All the FL-Kv1.1Ile177 and FL-Kv1.1Ser180 mutants were then tested for their ability to co-assemble by this sequential method. Fig. 4A shows the positions and the intensities of the polypeptides encoded by FL-Kv1.1Ile177 and FL-Kv1.1Ser180 mutants. Co-transfection of each of the FL-Kv1.1Ile177 or FL-Kv1.1Ser180 mutants with TR-Kv1.1HA resulted in the co-precipitation of multiple protein bands with apparent molecular masses similar to those of the FL-Kv1.1 polypeptides. However, we consistently observed variations in their expression levels (Fig. 4A, lanes 16-33). Co-transfection of the FL-Kv1.1I177L followed by co-precipitation yielded somewhat elevated levels of this protein. In contrast, co-transfection of FL-Kv1.1I177P resulted in the co-precipitation of dramatically reduced levels of protein (Fig. 4A, lanes 31-33). Other mutants displayed lesser variations, and their co-expression levels were comparable to those achieved with co-transfected wild-type constructs (Fig. 4A, lanes 7-9). Despite these variations, the mutants were efficiently co-immunoprecipitated with the anti-HA antibody (Fig. 4A, lanes 16-33). A corresponding depletion of the TR-Kv1.1HA with anti-HA antibody is not shown for the mutants, since it was exactly as obtained in the controls (Fig. 4B). Fig. 4C shows the ratios of the FL-Kv1.1 and mutant polypeptides that were immunoprecipitated with either the anti-HA or the anti-FLAG antibody. It is evident that larger fractions of the wild type (~83%) and the mutant proteins (70-75% for FL-Kv1.1Ile177 mutants and 93-96% for FL-Kv1.1Ser180 mutants) were co-immunoprecipitated with anti-HA antibody (heteromultimeric complexes), whereas much smaller fractions precipitated with the anti-FLAG antibody (homomultimeric complexes and unassembled subunits). The FL-Kv1.1I177P mutant was excluded from this analysis because of the barely detectable level of its protein.

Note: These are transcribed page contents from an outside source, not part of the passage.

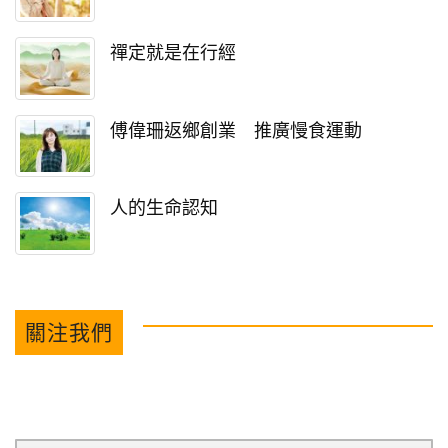
禪定就是在行經
傅偉珊返鄉創業 推廣慢食運動
人的生命認知
關注我們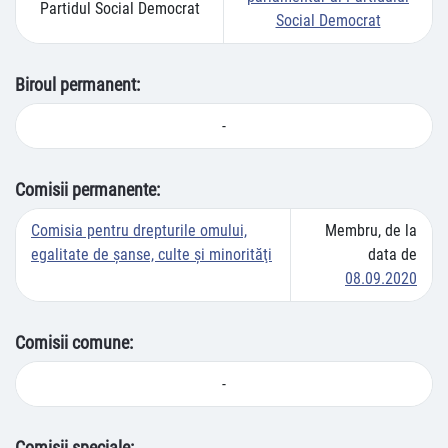
Partidul Social Democrat
Social Democrat
Biroul permanent:
-
Comisii permanente:
Comisia pentru drepturile omului,
Membru, de la
egalitate de șanse, culte şi minorităţi
data de
08.09.2020
Comisii comune:
-
Comisii speciale: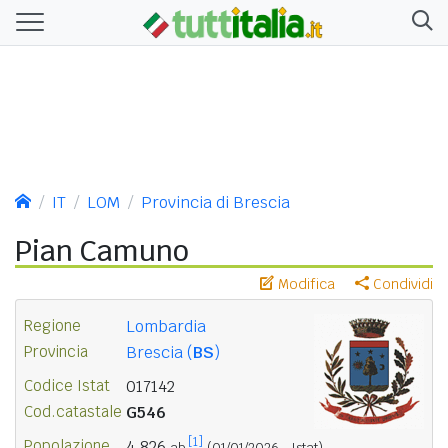
IT
LOM
Provincia di Brescia
Pian Camuno
Modifica
Condividi
Regione
Lombardia
Provincia
Brescia (
BS
)
Codice Istat
017142
Cod.catastale
G546
[1]
Popolazione
4.826
ab.
(01/01/2026 - Istat)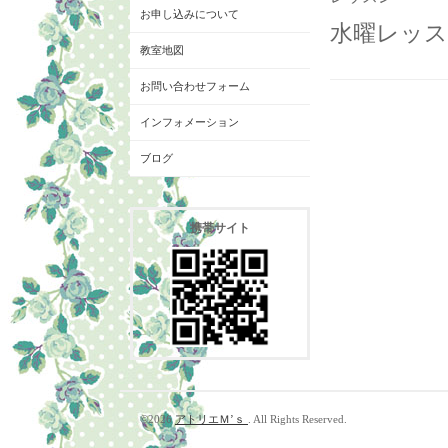
お申し込みについて
水曜レッス
教室地図
お問い合わせフォーム
インフォメーション
ブログ
携帯サイト
©2026
アトリエＭ’ｓ
. All Rights Reserved.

FL-Kv1.1Ile177 and FL-Kv1.1Ser180 Mutatnts Are Targeted to the Plasma Membrane of Sol8 Cells-- The failure of all of our mutants to form functional channels in oocytes led us to speculate that they were "folding mutants" which were trapped in the endoplasmic reticulum compartment and were therefore unable to reach the plasma membranes (11, 21, 24). Hence, we decided to study their subcellular localization using immunofluorescence imaging of transfected cells. This study could also shed some light on the hitherto unknown subcellular distribution of defective K+ channels in episodic ataxia (25) and in several types of long QT syndrome (26).

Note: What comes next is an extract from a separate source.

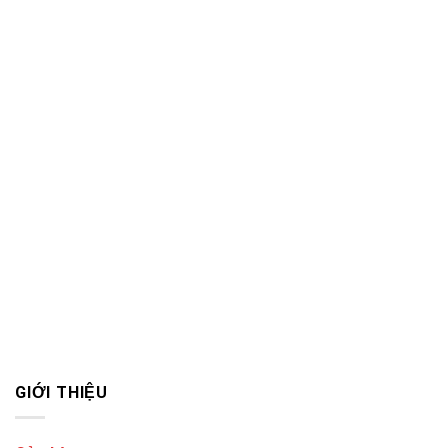
GIỚI THIỆU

Since the FL-Kv1.1 cDNA was cloned from a rat soleus cDNA library (17), we decided to examine its subcellular expression in Sol8, a myogenic cell line derived from the mouse slow-twitch soleus muscle. Indeed, transiently transfected FL-Kv1.1 could be detected on the membranes of Sol8 cells as well as in the cytoplasm (Fig. 5B). Interestingly, we consistently observed that plasma membrane staining was more commonly found in regions of high confluency where some of the cells appeared to fuse, reminiscent of myotube formation. Untransfected Sol8 cells displayed some background fluorescence, but did not reveal any membrane staining (Fig. 5A). Thus, these results demonstrated that FL-Kv1.1 could be targeted to the plasma membrane of Sol8 cells. When we tested for membrane expression of FL-Kv1.1I177R, FL-Kv1.1I177L, and FL-Kv1.1Ser180 mutants, they could all be detected on the plasma membranes of transfected Sol8 cells. Two representative examples, FL-Kv1.1I177L and FL-Kv1.1S180P, are shown in Fig. 5, C and D. Thus, the mutation of either Ile-177 or Ser-180 to leucine, arginine, or proline did not prevent the targeting of the Kv1.1 polypeptides to the plasma membrane. Transient transfection experiments of FL-Kv1.1 and FL-Kv1.1 mutants into other cell lines (including COS-7, HEK293, Chinese hamster ovary, and Madin-Darby canine kidney) did not yield sufficient plasma membrane expression detectable by anti-FLAG antibodies. In contrast, the transfection of a control membrane protein, the cationic amino acid transporter (27), revealed clear membrane staining in these cells (data not shown). Taken together, these results indicate that Sol8 cells can express detectable levels of FL-Kv1.1 polypetides on the plasma membrane, with or without mutations in the S1 region.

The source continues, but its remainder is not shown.